New research by UK sex education charity Fumble found that nearly 80 percent of young people don't know what to trust when seeking sex ed online.
Fumble surveyed 200 young people aged between 11 and 25 living in the UK and asked them about their experiences of looking for sex ed online, in addition to asking them about the issues they encounter online and the changes they want to see.
The survey also found that 68 percent of young people go online for sex education to find answers in private.
51 percent turned to porn for answers, but most did not find it helpful. 79 percent reported that not knowing what content is reliable or safe impacted them a lot or some of the time. And 57 percent said that seeing sexually explicit content while looking for info impacted them.
89 percent of those surveyed want access to a happy, healthy place online providing relationships and sex education (RSE) for young people.

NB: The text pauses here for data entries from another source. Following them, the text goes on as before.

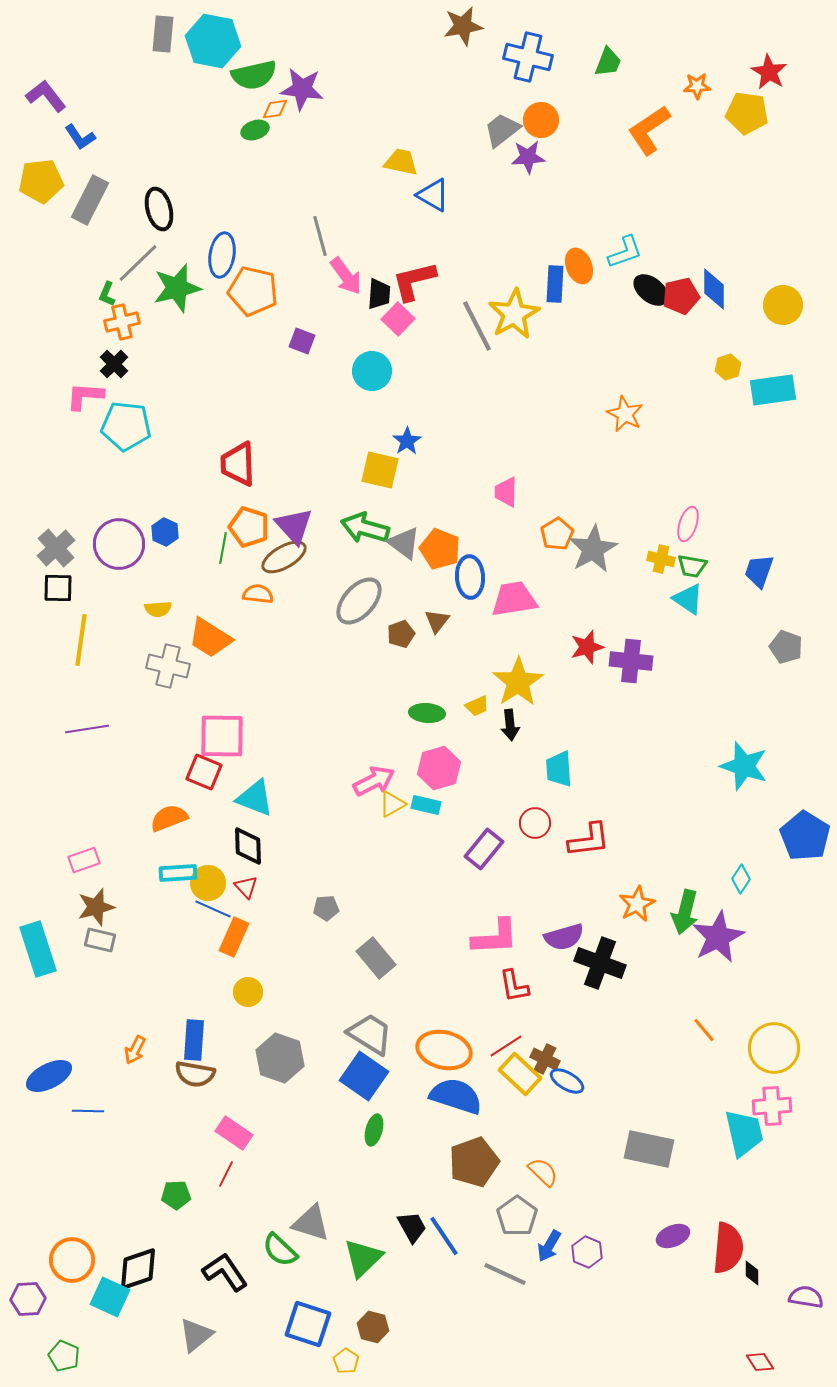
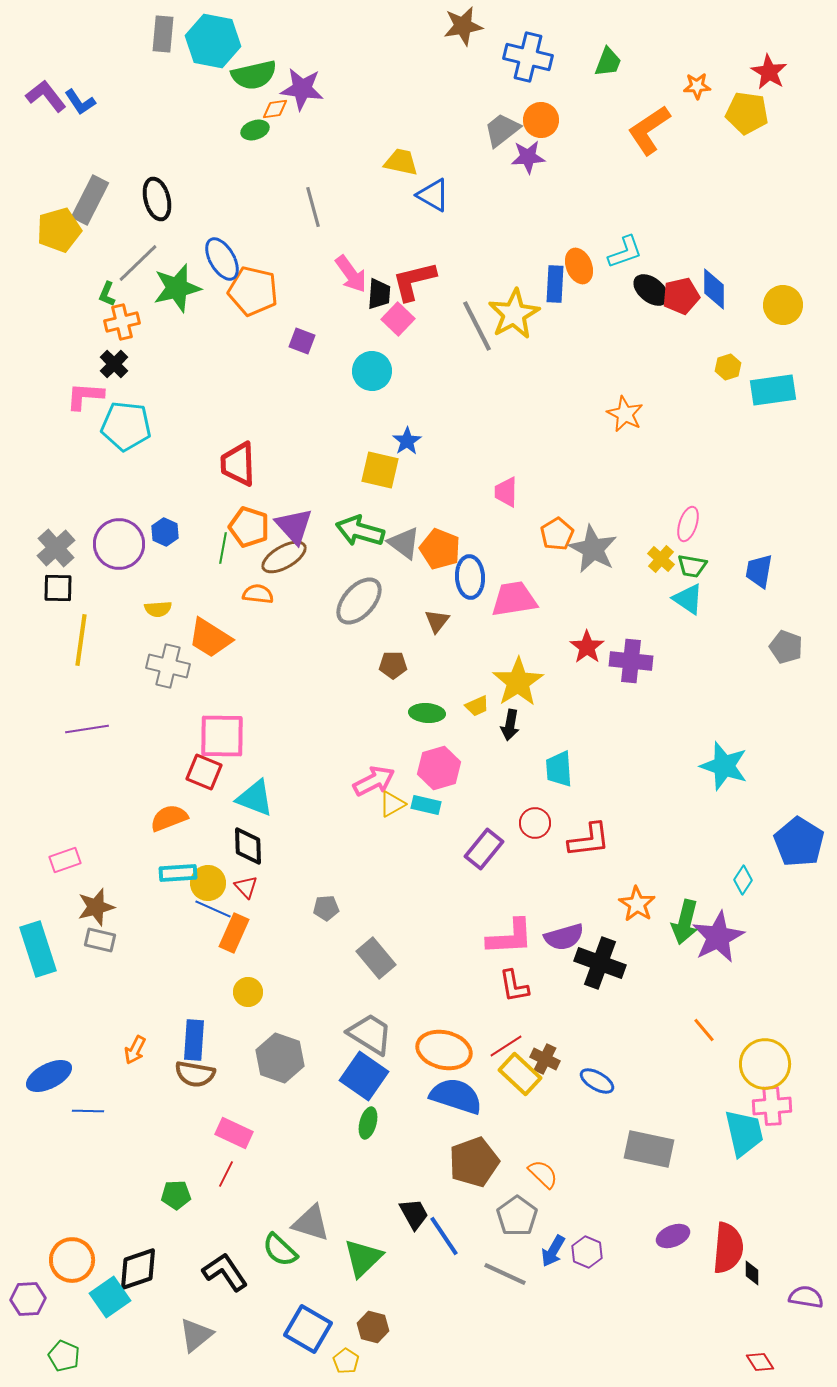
blue L-shape at (80, 137): moved 35 px up
yellow pentagon at (41, 181): moved 18 px right, 49 px down; rotated 9 degrees counterclockwise
black ellipse at (159, 209): moved 2 px left, 10 px up
gray line at (320, 236): moved 7 px left, 29 px up
blue ellipse at (222, 255): moved 4 px down; rotated 39 degrees counterclockwise
pink arrow at (346, 276): moved 5 px right, 2 px up
green arrow at (365, 528): moved 5 px left, 3 px down
gray star at (593, 549): rotated 15 degrees counterclockwise
yellow cross at (661, 559): rotated 28 degrees clockwise
blue trapezoid at (759, 571): rotated 9 degrees counterclockwise
brown pentagon at (401, 634): moved 8 px left, 31 px down; rotated 20 degrees clockwise
red star at (587, 647): rotated 20 degrees counterclockwise
black arrow at (510, 725): rotated 16 degrees clockwise
cyan star at (744, 766): moved 20 px left
blue pentagon at (805, 836): moved 6 px left, 6 px down
pink rectangle at (84, 860): moved 19 px left
cyan diamond at (741, 879): moved 2 px right, 1 px down
orange star at (637, 904): rotated 12 degrees counterclockwise
green arrow at (685, 912): moved 10 px down
orange rectangle at (234, 937): moved 4 px up
pink L-shape at (495, 937): moved 15 px right
yellow circle at (774, 1048): moved 9 px left, 16 px down
blue ellipse at (567, 1081): moved 30 px right
green ellipse at (374, 1130): moved 6 px left, 7 px up
pink rectangle at (234, 1133): rotated 9 degrees counterclockwise
orange semicircle at (543, 1172): moved 2 px down
black trapezoid at (412, 1227): moved 2 px right, 13 px up
blue arrow at (549, 1246): moved 4 px right, 5 px down
cyan square at (110, 1297): rotated 30 degrees clockwise
blue square at (308, 1324): moved 5 px down; rotated 12 degrees clockwise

Sex education is missing yet another crucial topic. We need to fix that.
In response to the findings, Fumble worked with young people to develop a manifesto with the major changes they want to see when it comes to accessing sex ed on the internet.
The four manifesto demands are: “1. We want a happy, healthy place online for sex education. 2. We want inclusive sex education. 3. We want to be involved in the creation of sex education content. 4. We want our parents/carers to be educated on the online world and what we face.”
The campaign is designed to raise public awareness of what young people need when they seek out sex ed.
Fumble Youth Advisory Board member Joana Baptista says the manifesto represents the hope young people have about the potential of online sex education. “It’s important that parents support this manifesto, advocating for adequate and exciting sex education,” says Baptista. “In doing so, parents will help ensure safer, healthier access to online sex education for their children and greatly contribute to reducing the issues faced by young people today.”
So far, the manifesto is backed by organisations including Brook, Tender and YoungMinds.
Fumble wants young people, parents, teachers and youth organisations to support the manifesto as a first step in making online sex education safer for young people.